1. Preparation & Version Determination

  1. Check Branch: Run git branch --show-current. If the output is not main, stop and inform the user that releases must be cut from the main branch.
  2. Sync with Remote: Run git fetch origin main. Then verify local is up-to-date by running git rev-list HEAD..origin/main --count. If the count is non-zero, stop and inform the user that their local main is behind origin/main and they need to pull first.
  3. Check Working Tree: Run git status --porcelain.
    • CRITICAL: If the command produces ANY output (even for untracked files or documentation changes), you MUST ABORT IMMEDIATELY.
    • DO NOT attempt to analyze the changes.
    • DO NOT ask the user if they want to proceed.
    • STOP and inform the user: "Working tree is not clean. Please commit or stash changes before releasing."
  4. Check Current Version: Read epsilon/version.go to find the current version (e.g., "0.0.3").
  5. Determine Target Version:
    • User Provided: If the user specified a version, validate it. It must be semantically greater than the current version. If invalid, reject it and explain why.
    • Auto-Increment: If no version was provided, increment the patch level of the current version (e.g., 0.0.3 -> 0.0.4).
  6. Confirm: Briefly mention the plan to the user (e.g., "Preparing release for v0.0.4...").

2. Verification

  1. Build: Run go build ./.... If the build fails, stop and report the error.
  2. Run Tests: Run go test ./.... If tests fail, stop and report the errors.
  3. Compare Benchmarks: Find the previous release tag using git describe --tags --abbrev=0. Then run ./internal/benchmarks/compare.py --base <last_tag> --target . to compare performance against the last release. Present the results to the user and flag any significant regressions. NOTE: This process can take several minutes as it runs the full benchmark suite twice; ensure a reasonable timeout (e.g., 10m) is applied.

3. Changelog Generation

Only proceed if verification passes.

  1. Identify Range: Find the previous release tag using git describe --tags --abbrev=0.
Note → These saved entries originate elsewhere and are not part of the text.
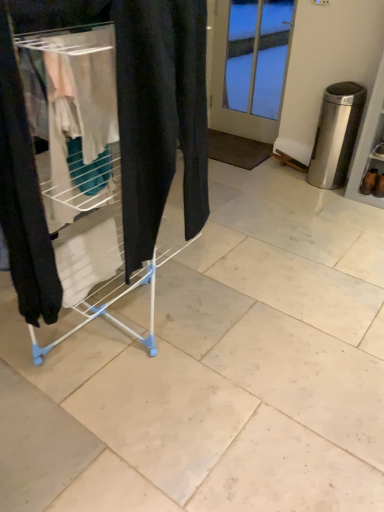 Locate an element on the screen. Image resolution: width=384 pixels, height=512 pixels. free location in front of white plastic drying rack at left is located at coordinates tap(117, 437). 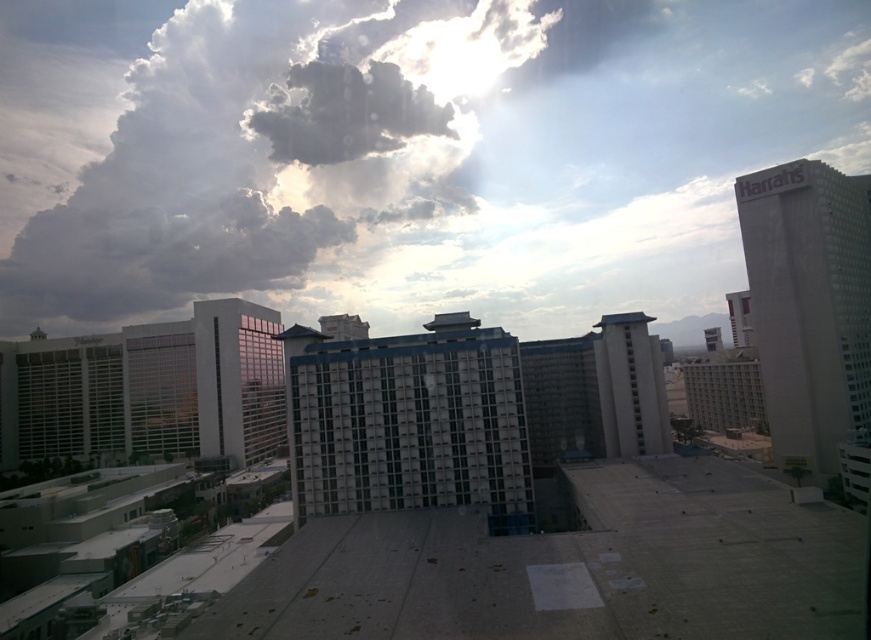 You are an architect designing a new building and want to ensure it doesn not block the view of the white fluffy cloud at upper center from the white glass building at left. Given their sizes, which object should be placed closer to the viewer to maintain the view?

The white fluffy cloud at upper center is larger in width than the white glass building at left. To maintain the view of the white fluffy cloud at upper center from the white glass building at left, the white glass building at left should be placed closer to the viewer. This way, the larger cloud will remain visible above the building.

You are standing at the camera position looking at the point labeled point (196, 316). Is it far away or close to you?

The point labeled point (196, 316) is 590.35 feet away from you, so it is far away.

You are standing on the rooftop and looking at the white glass building at left and the white textured building at center. Which building is closer to you?

The white glass building at left is closer to you because it is positioned below the white textured building at center, indicating it is nearer in the scene. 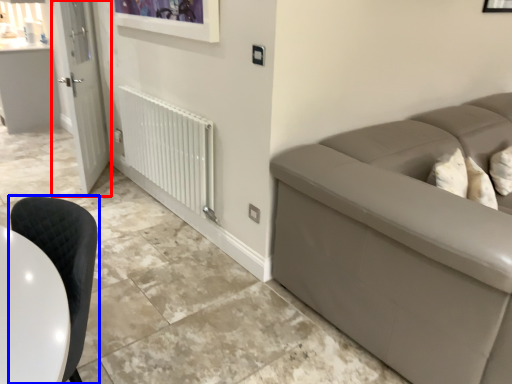 Question: Which object is closer to the camera taking this photo, door (highlighted by a red box) or chair (highlighted by a blue box)?

Choices:
 (A) door
 (B) chair

Answer: (B) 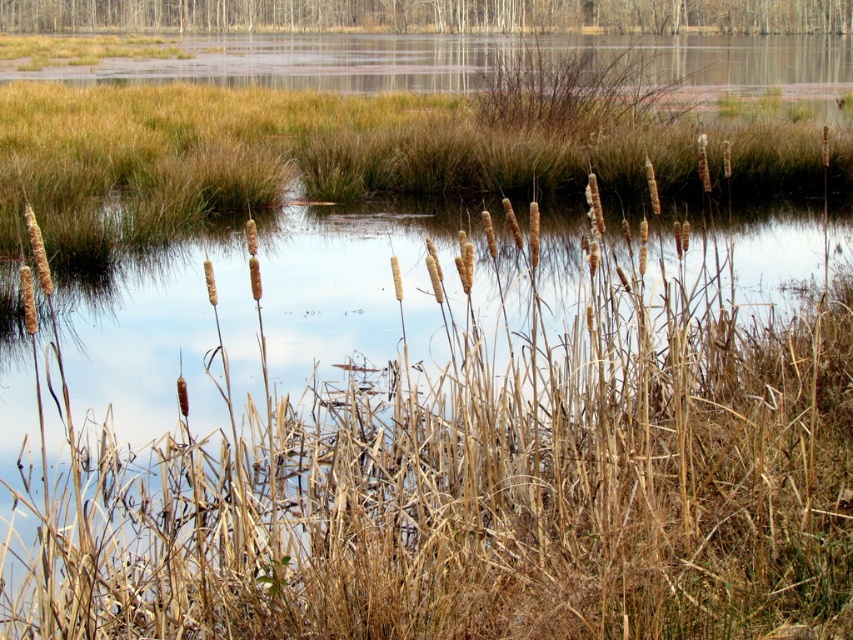 Is dry grass at upper center below brown wood tree at upper center?

Yes.

Between dry grass at upper center and brown wood tree at upper center, which one has more height?

Standing taller between the two is brown wood tree at upper center.

Where is `dry grass at upper center`? Image resolution: width=853 pixels, height=640 pixels. dry grass at upper center is located at coordinates (292, 150).

Does brown dry grass at center have a larger size compared to dry grass at upper center?

Actually, brown dry grass at center might be smaller than dry grass at upper center.

Is brown dry grass at center taller than dry grass at upper center?

Incorrect, brown dry grass at center's height is not larger of dry grass at upper center's.

Between point (721, 296) and point (105, 177), which one is positioned behind?

The point (105, 177) is behind.

Where is `brown dry grass at center`? brown dry grass at center is located at coordinates (451, 444).

Which is below, brown dry grass at center or brown wood tree at upper center?

Positioned lower is brown dry grass at center.

Is point (427, 545) positioned behind point (259, 3)?

No.

Describe the element at coordinates (451, 444) in the screenshot. The width and height of the screenshot is (853, 640). I see `brown dry grass at center` at that location.

The width and height of the screenshot is (853, 640). I want to click on brown dry grass at center, so click(x=451, y=444).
  2. Fetch Commits: Run git log --no-merges --pretty=format:"%h %s%n%b" <last_tag>..HEAD.

  3. Draft Content: Analyze the commit messages (subject and body) to create a new CHANGELOG entry.

    • Deep Inspection: Look at the commit body for additional context. Squashed PRs often include a detailed list of changes, bullet points, or rationale in the description. Use this to create a more informative summary.

    • Audience: The changelog is for end users. Focus on changes that affect how users interact with the project.

    • Style: Mimic the existing style in CHANGELOG.md.

    • Filtering: Include only changes that matter to users: new features, bug fixes, API changes. Exclude chores, typos, refactoring, CI tweaks, and internal tooling changes.

    • Grouping: Group by category if appropriate (e.g., API Changes, Performance, Fixes).

    • Breaking Changes: Explicitly highlight any breaking changes.

    • Format:

      markdown
      1## [Version] - YYYY-MM-DD 2 3- Description of change (#PR or commit hash if available). 4- ...
  4. Review: Present the drafted CHANGELOG entry to the user and ask for confirmation. Do not proceed without user approval.

4. Execution

Only proceed after User Confirmation of the changelog.

  1. Update CHANGELOG.md:
    • Read CHANGELOG.md.
    • Insert the new entry at the top of the changelog (after the header section).
    • Write the file.
  2. Update Version:
    • Update epsilon/version.go with the new version string.
  3. Commit & Tag:
    • Run git add CHANGELOG.md epsilon/version.go.
    • Run git commit -m "Release version <Version>".
    • Run git tag v<Version>.
  4. Push:
    • Run git push origin main --tags.
  5. Finalize:
    • Inform the user the release is committed, tagged, and pushed.